I'm sure your revolution, Victor, wouldn't look like mine. I'm not a Marxist. I don't look at the world through prescribed binary eyeglasses of "Right" and "Left" imposed upon us by universities and mass media. I'd like to get to the roots of the American revolution.
I've read the words of the Anti-Federalists, who warned that the Constitution was flawed and would lead to a monied class and to monopoly. Their warnings were prophetic.
The Hamiltonian philosophy of hyper-growth has led as well to the destruction of the environment and the rise of American Empire, with foreign wars, the importation of a slave class, and other attendant baggage.
The Federalists represented the monied interests of the time; plantation owners and wealthy banking interests. This corrupted version of America we live within was spawned by them.
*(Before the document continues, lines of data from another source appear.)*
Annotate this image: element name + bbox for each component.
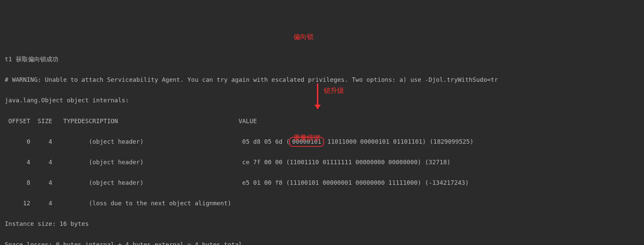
cell-size: 4 <box>30 137 52 147</box>
annotation-heavy-lock: 重量级锁 <box>293 132 320 143</box>
warning-line: # WARNING: Unable to attach Serviceabili… <box>5 75 639 85</box>
cell-size: 4 <box>30 178 52 188</box>
annotation-biased-lock: 偏向锁 <box>293 31 314 42</box>
table-row: 124 (loss due to the next object alignme… <box>5 198 639 209</box>
cell-desc: (loss due to the next object alignment) <box>89 198 242 209</box>
cell-hex: e5 01 00 f8 <box>242 178 286 188</box>
hdr-offset: OFFSET <box>5 116 30 127</box>
hdr-size: SIZE <box>30 116 52 127</box>
table-row: 44 (object header)ce 7f 00 00 (11001110 … <box>5 157 639 168</box>
cell-offset: 4 <box>5 157 30 168</box>
cell-desc: (object header) <box>89 178 242 188</box>
cell-offset: 12 <box>5 198 30 209</box>
cell-rest: (11001110 01111111 00000000 00000000) (3… <box>286 157 450 168</box>
block1-header-row: OFFSET SIZE TYPEDESCRIPTIONVALUE <box>5 116 639 127</box>
cell-size: 4 <box>30 157 52 168</box>
cell-offset: 8 <box>5 178 30 188</box>
cell-hex: 05 d8 05 6d <box>242 137 286 147</box>
arrow-down-icon <box>317 83 318 109</box>
block1-internals: java.lang.Object object internals: <box>5 95 639 106</box>
hdr-desc: DESCRIPTION <box>78 116 239 127</box>
cell-rest: 11011000 00000101 01101101) (1829099525) <box>324 137 473 147</box>
cell-desc: (object header) <box>89 157 242 168</box>
cell-offset: 0 <box>5 137 30 147</box>
hdr-type: TYPE <box>60 116 78 127</box>
cell-size: 4 <box>30 198 52 209</box>
table-row: 84 (object header)e5 01 00 f8 (11100101 … <box>5 178 639 188</box>
hdr-value: VALUE <box>239 116 257 127</box>
block1-title: t1 获取偏向锁成功 <box>5 54 639 65</box>
block1-space-losses: Space losses: 0 bytes internal + 4 bytes… <box>5 240 639 245</box>
cell-hex: ce 7f 00 00 <box>242 157 286 168</box>
cell-desc: (object header) <box>89 137 242 147</box>
table-row: 04 (object header)05 d8 05 6d (00000101 … <box>5 137 639 147</box>
annotation-lock-upgrade: 锁升级 <box>324 85 344 96</box>
block1-instance-size: Instance size: 16 bytes <box>5 219 639 229</box>
cell-rest: (11100101 00000001 00000000 11111000) (-… <box>286 178 469 188</box>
The DIY ethos is consistent with the original American vision of a sustainable nation of small farmers, tradesmen, and shopkeepers.
And this is where we come to the very real divide between ULAers and McSweeneyites. The Eggers Gang is for the most part from the monied class and serve as the voice of literary and artistic monopoly.
Their philosophy is well expressed in Eggers new "2007 Non-Required Reading" collection, in an essay by Lee Klein; a defense of Barry Bonds which is also an apologia for the hyper-growth mentality, and an excuse for cheating and lying. That The Dave included this essay in the book is revealing.
The ULA of course rejects this philosophy, the ideology of greed and corruption, of success at all costs and any cost.
We do believe literature needs a new, honest foundation. One can't build a solid house on a flawed one!
Anyway, I have many things to do and no time for kibitzing, so if you'll excuse me I'll postpone this discussion for another time. Thanks.